[Collected data]
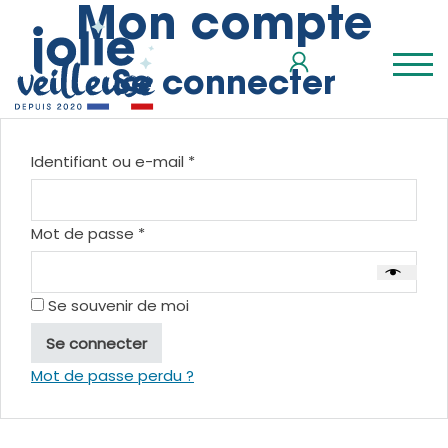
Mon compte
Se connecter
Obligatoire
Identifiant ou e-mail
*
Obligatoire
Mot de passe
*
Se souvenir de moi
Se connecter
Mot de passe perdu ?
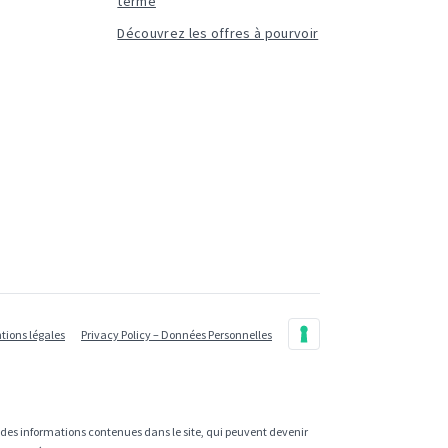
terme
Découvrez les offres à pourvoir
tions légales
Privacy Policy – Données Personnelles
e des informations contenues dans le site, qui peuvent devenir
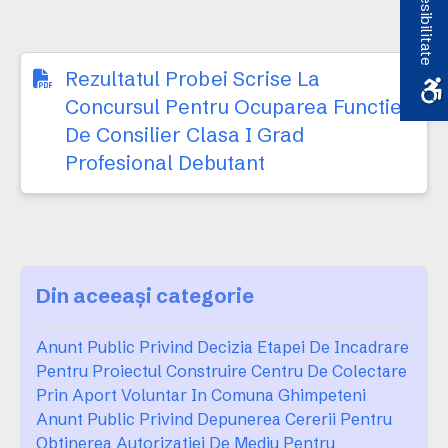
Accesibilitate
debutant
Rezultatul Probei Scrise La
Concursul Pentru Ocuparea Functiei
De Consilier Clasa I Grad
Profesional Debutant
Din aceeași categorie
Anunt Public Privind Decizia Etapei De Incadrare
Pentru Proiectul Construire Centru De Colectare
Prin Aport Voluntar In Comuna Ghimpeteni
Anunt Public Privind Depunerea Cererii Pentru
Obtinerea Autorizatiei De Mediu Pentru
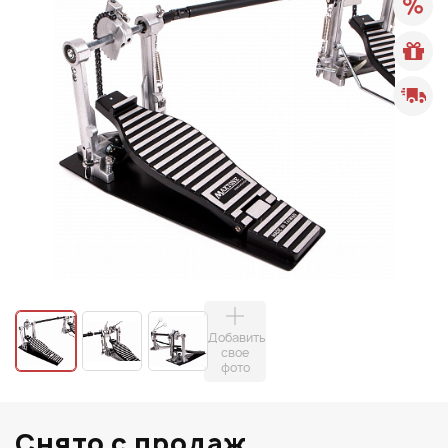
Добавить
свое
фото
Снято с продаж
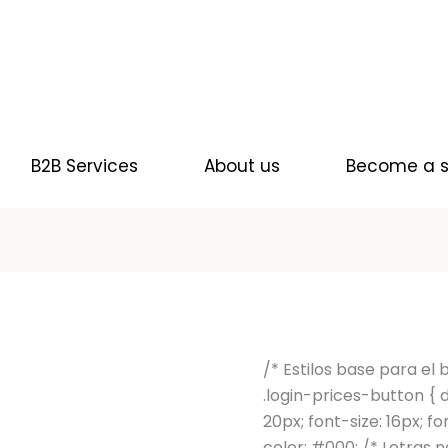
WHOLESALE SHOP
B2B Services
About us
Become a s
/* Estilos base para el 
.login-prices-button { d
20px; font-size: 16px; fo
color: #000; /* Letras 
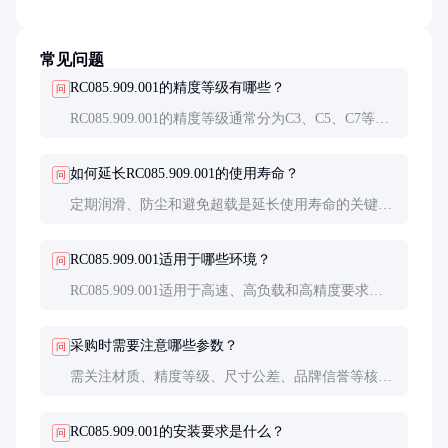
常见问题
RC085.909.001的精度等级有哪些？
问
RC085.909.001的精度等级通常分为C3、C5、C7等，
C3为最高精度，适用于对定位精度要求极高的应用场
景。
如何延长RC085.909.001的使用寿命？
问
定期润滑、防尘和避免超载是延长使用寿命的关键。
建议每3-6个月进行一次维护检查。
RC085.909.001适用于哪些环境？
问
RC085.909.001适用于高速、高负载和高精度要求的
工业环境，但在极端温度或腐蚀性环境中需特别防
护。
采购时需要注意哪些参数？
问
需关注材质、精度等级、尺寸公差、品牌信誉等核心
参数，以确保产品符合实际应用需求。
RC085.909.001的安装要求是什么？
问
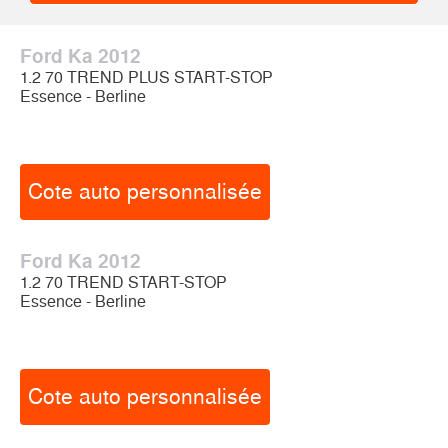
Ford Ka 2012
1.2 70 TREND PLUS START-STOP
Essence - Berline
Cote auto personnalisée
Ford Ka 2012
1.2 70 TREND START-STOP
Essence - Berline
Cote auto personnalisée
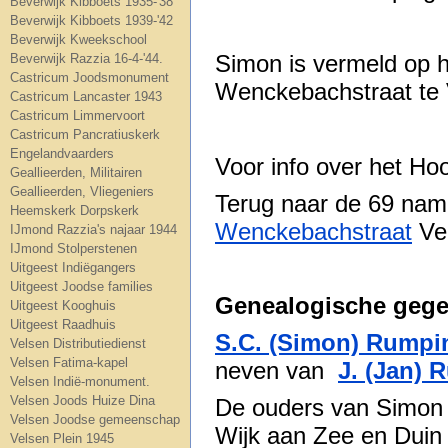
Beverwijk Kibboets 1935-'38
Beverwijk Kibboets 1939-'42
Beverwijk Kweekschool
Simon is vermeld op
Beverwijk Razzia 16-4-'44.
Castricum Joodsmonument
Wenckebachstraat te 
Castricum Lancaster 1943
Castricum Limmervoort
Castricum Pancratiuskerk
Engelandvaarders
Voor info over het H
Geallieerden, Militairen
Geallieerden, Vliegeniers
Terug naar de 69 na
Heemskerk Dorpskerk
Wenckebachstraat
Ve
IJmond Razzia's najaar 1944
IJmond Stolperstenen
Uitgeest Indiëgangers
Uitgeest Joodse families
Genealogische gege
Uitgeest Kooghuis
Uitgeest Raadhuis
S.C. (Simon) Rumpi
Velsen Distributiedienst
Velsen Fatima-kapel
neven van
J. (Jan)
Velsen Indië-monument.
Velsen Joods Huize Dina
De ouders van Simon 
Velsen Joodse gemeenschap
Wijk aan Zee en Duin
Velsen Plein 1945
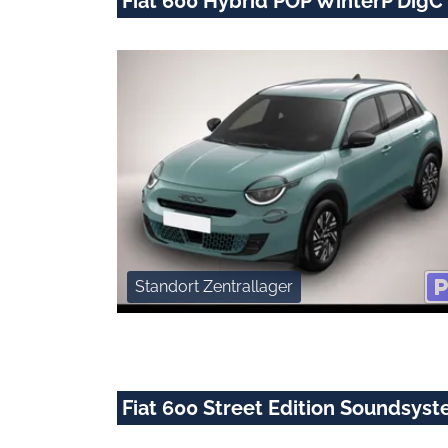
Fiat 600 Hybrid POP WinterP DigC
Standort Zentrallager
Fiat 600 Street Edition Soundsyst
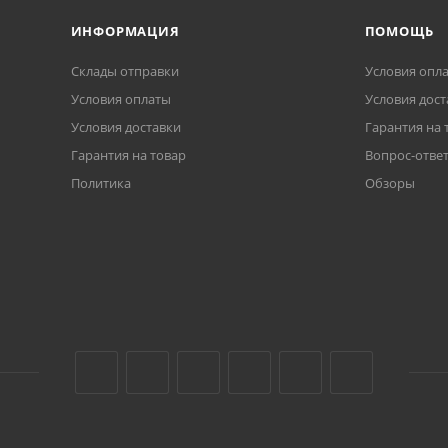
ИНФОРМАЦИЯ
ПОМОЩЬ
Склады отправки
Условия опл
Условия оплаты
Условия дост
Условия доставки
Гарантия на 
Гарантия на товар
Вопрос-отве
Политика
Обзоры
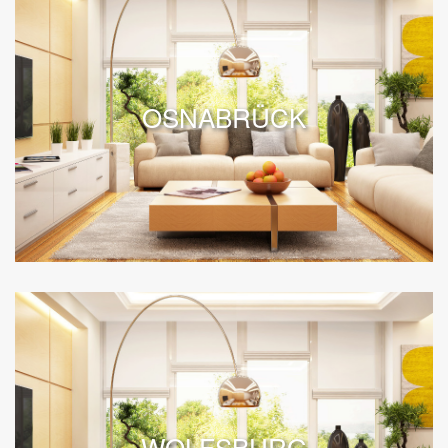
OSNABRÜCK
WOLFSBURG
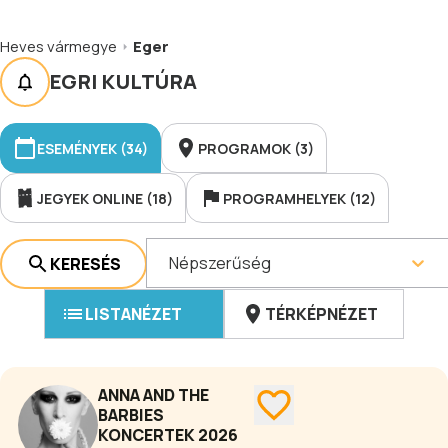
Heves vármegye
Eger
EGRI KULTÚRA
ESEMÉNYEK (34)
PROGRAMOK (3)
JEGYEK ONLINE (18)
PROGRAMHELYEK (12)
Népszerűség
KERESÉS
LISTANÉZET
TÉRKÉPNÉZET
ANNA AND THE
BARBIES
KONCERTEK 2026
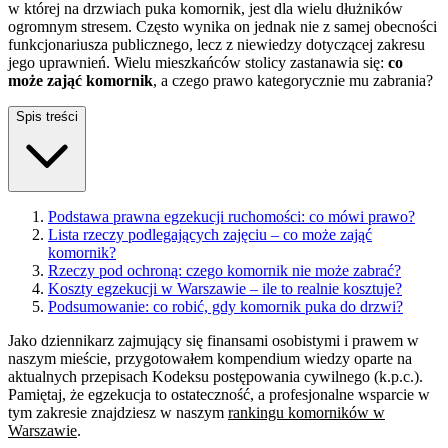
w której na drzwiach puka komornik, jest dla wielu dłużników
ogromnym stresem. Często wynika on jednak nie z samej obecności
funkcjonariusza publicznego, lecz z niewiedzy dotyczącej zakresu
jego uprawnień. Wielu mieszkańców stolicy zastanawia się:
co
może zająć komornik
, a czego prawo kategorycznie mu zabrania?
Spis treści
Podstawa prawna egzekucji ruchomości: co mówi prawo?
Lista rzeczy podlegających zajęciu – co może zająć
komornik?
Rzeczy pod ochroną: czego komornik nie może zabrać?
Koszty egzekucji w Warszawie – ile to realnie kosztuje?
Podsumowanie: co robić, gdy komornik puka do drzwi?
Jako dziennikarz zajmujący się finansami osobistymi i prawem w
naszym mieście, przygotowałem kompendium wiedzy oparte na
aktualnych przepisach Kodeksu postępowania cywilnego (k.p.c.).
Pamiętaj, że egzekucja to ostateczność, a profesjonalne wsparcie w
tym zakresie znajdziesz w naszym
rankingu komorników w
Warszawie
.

• _What you should do_
Please reproduce the records above exactly and leave any picture behind.

• _Expected answer_
Mon compte
Se connecter
Obligatoire
Identifiant ou e-mail
*
Obligatoire
Mot de passe
*
Se souvenir de moi
Se connecter
Mot de passe perdu ?
terme
Découvrez les offres à pourvoir
tions légales
Privacy Policy – Données Personnelles
e des informations contenues dans le site, qui peuvent devenir
Accesibilitate
debutant
Rezultatul Probei Scrise La
Concursul Pentru Ocuparea Functiei
De Consilier Clasa I Grad
Profesional Debutant
Din aceeași categorie
Anunt Public Privind Decizia Etapei De Incadrare
Pentru Proiectul Construire Centru De Colectare
Prin Aport Voluntar In Comuna Ghimpeteni
Anunt Public Privind Depunerea Cererii Pentru
Obtinerea Autorizatiei De Mediu Pentru
Добавить
свое
фото
Снято с продаж
WHOLESALE SHOP
B2B Services
About us
Become a s
/* Estilos base para el 
.login-prices-button { d
20px; font-size: 16px; fo
color: #000; /* Letras 
常见问题
RC085.909.001的精度等级有哪些？
问
RC085.909.001的精度等级通常分为C3、C5、C7等，
C3为最高精度，适用于对定位精度要求极高的应用场
景。
如何延长RC085.909.001的使用寿命？
问
定期润滑、防尘和避免超载是延长使用寿命的关键。
建议每3-6个月进行一次维护检查。
RC085.909.001适用于哪些环境？
问
RC085.909.001适用于高速、高负载和高精度要求的
工业环境，但在极端温度或腐蚀性环境中需特别防
护。
采购时需要注意哪些参数？
问
需关注材质、精度等级、尺寸公差、品牌信誉等核心
参数，以确保产品符合实际应用需求。
RC085.909.001的安装要求是什么？
问
Ford Ka 2012
1.2 70 TREND PLUS START-STOP
Essence - Berline
Cote auto personnalisée
Ford Ka 2012
1.2 70 TREND START-STOP
Essence - Berline
Cote auto personnalisée
Beverwijk Kibboets 1935-'38
Beverwijk Kibboets 1939-'42
Beverwijk Kweekschool
Simon is vermeld op
Beverwijk Razzia 16-4-'44.
Castricum Joodsmonument
Wenckebachstraat te 
Castricum Lancaster 1943
Castricum Limmervoort
Castricum Pancratiuskerk
Engelandvaarders
Voor info over het H
Geallieerden, Militairen
Geallieerden, Vliegeniers
Terug naar de 69 na
Heemskerk Dorpskerk
Wenckebachstraat
Ve
IJmond Razzia's najaar 1944
IJmond Stolperstenen
Uitgeest Indiëgangers
Uitgeest Joodse families
Genealogische gege
Uitgeest Kooghuis
Uitgeest Raadhuis
S.C. (Simon) Rumpi
Velsen Distributiedienst
Velsen Fatima-kapel
neven van
J. (Jan)
Velsen Indië-monument.
Velsen Joods Huize Dina
De ouders van Simon 
Velsen Joodse gemeenschap
Wijk aan Zee en Duin
Velsen Plein 1945
Fiat 600 Hybrid POP WinterP DigC
Standort Zentrallager
Fiat 600 Street Edition Soundsyst
ИНФОРМАЦИЯ
ПОМОЩЬ
Склады отправки
Условия опл
Условия оплаты
Условия дост
Условия доставки
Гарантия на 
Гарантия на товар
Вопрос-отве
Политика
Обзоры
OSNABRÜCK
WOLFSBURG
Heves vármegye
Eger
EGRI KULTÚRA
ESEMÉNYEK (34)
PROGRAMOK (3)
JEGYEK ONLINE (18)
PROGRAMHELYEK (12)
Népszerűség
KERESÉS
LISTANÉZET
TÉRKÉPNÉZET
ANNA AND THE
BARBIES
KONCERTEK 2026
w której na drzwiach puka komornik, jest dla wielu dłużników
ogromnym stresem. Często wynika on jednak nie z samej obecności
funkcjonariusza publicznego, lecz z niewiedzy dotyczącej zakresu
jego uprawnień. Wielu mieszkańców stolicy zastanawia się:
co
może zająć komornik
, a czego prawo kategorycznie mu zabrania?
Spis treści
Podstawa prawna egzekucji ruchomości: co mówi prawo?
Lista rzeczy podlegających zajęciu – co może zająć
komornik?
Rzeczy pod ochroną: czego komornik nie może zabrać?
Koszty egzekucji w Warszawie – ile to realnie kosztuje?
Podsumowanie: co robić, gdy komornik puka do drzwi?
Jako dziennikarz zajmujący się finansami osobistymi i prawem w
naszym mieście, przygotowałem kompendium wiedzy oparte na
aktualnych przepisach Kodeksu postępowania cywilnego (k.p.c.).
Pamiętaj, że egzekucja to ostateczność, a profesjonalne wsparcie w
tym zakresie znajdziesz w naszym
rankingu komorników w
Warszawie
.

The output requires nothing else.